Il testimone insanguinato di Bruno verrà acchiappato da quel teutonico tutto d’un pezzo di Stefano Badstùber Bizzotto. Una consacrazione – per l’altoatesino Rai – che arriva dopo una vita di Viale Mazzini ed una buona gavetta targata Under. Bizzotto è tipo serio e serioso, ma grande cultore della pronuncia ed ottimo professionista del microfono. C’è da attendersi una cura spietata ed ossessiva nella dizione degli avversari azzurri, che andrà a tramutarsi in eccitazione nel caso di tedeschi ed austro-ungarici. Il cinquantunenne spazzolato venuto da Bozen non lascerà molto spazio ad emozioni, palpitazioni ed esultanze gaudenti. E – c’è da giurarci – neppure alla spalla che lo affiancherà, che dovrà essere esauriente e sintetica come non mai. Perché Bizzotto, preciso e permaloso come pochi, non ammetterà troppi sproloqui e pistolotti senza coda.

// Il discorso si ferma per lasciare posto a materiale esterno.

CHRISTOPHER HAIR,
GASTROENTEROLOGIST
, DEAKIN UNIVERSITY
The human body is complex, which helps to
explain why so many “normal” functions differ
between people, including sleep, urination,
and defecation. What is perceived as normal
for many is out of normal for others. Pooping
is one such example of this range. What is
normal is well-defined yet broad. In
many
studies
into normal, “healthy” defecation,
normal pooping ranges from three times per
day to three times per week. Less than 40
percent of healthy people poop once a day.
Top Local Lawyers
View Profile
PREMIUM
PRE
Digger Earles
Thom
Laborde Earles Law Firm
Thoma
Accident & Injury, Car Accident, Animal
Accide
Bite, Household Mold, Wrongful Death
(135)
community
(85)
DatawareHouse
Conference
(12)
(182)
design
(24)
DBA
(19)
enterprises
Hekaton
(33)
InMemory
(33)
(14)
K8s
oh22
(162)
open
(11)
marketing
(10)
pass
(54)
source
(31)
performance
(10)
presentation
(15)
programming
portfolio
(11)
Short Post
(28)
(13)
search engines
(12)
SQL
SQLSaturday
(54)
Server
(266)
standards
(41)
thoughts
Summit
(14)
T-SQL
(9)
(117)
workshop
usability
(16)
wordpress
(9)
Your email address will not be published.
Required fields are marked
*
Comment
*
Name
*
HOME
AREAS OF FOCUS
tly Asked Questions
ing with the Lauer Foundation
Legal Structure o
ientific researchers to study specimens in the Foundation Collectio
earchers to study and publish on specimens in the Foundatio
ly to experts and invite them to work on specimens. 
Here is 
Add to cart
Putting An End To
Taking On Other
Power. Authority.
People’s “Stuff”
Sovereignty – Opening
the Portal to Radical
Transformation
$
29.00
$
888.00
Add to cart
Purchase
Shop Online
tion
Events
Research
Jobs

E questo è un bene. Perché per esclusione dovrebbe eliminare il primo non-adatto alla nomina, vale a dire quell’antipatico suscettibile di Fulvietto rossotinto Collovati. Dovrebbe, ma non sarà. Perchè invece – purtroppo e con ogni probabilità – alla fine sarà proprio il mandibolino ad ottenere lo scettro di commentatore ufficiale, rompendoci palle e scatole con quell’intercalare finto-rassicurante da talk show della Brianza. Che ti vien voglia di raparlo a zero. A lui e pure a quella bellimbusta della moglie Caterina (pure lei mandibolina, ndr). In tal caso, statene pur certi e sereni, è già bello che pronto in ghiacciaia il nuovo progetto d’esclusione tele pallonaro. “Fulvio Vattene”, ovviamente.Ma intanto – en tranchant, sa va san dir – “godiamoci” grazieaddio per l’ultimissima volta quello spettacolo circense e le performances allucinanti che ci concederà il Bruno cacciato, che domani a Parma concluderà mestamente la propria esperienza efisemica azzurra. Senza patemi d’animo né alcun tipo di tormenti nervosi. Serenamente. Un po’ come con quello stato d’animo di chi si sta spaccando la schiena sotto il sole bestiale raccogliendo meloni, pesche o cocomeri. Un po’ come quando sei sulla tazza del water e ti stai per infilare due dita in gola per vomitare. Fa schifo, è durissima, ma lo fai abbastanza volentieri. Perché sai che dopo poco sarà tutto finito.
Addio Bruno, impareggiabile e triste dilettante.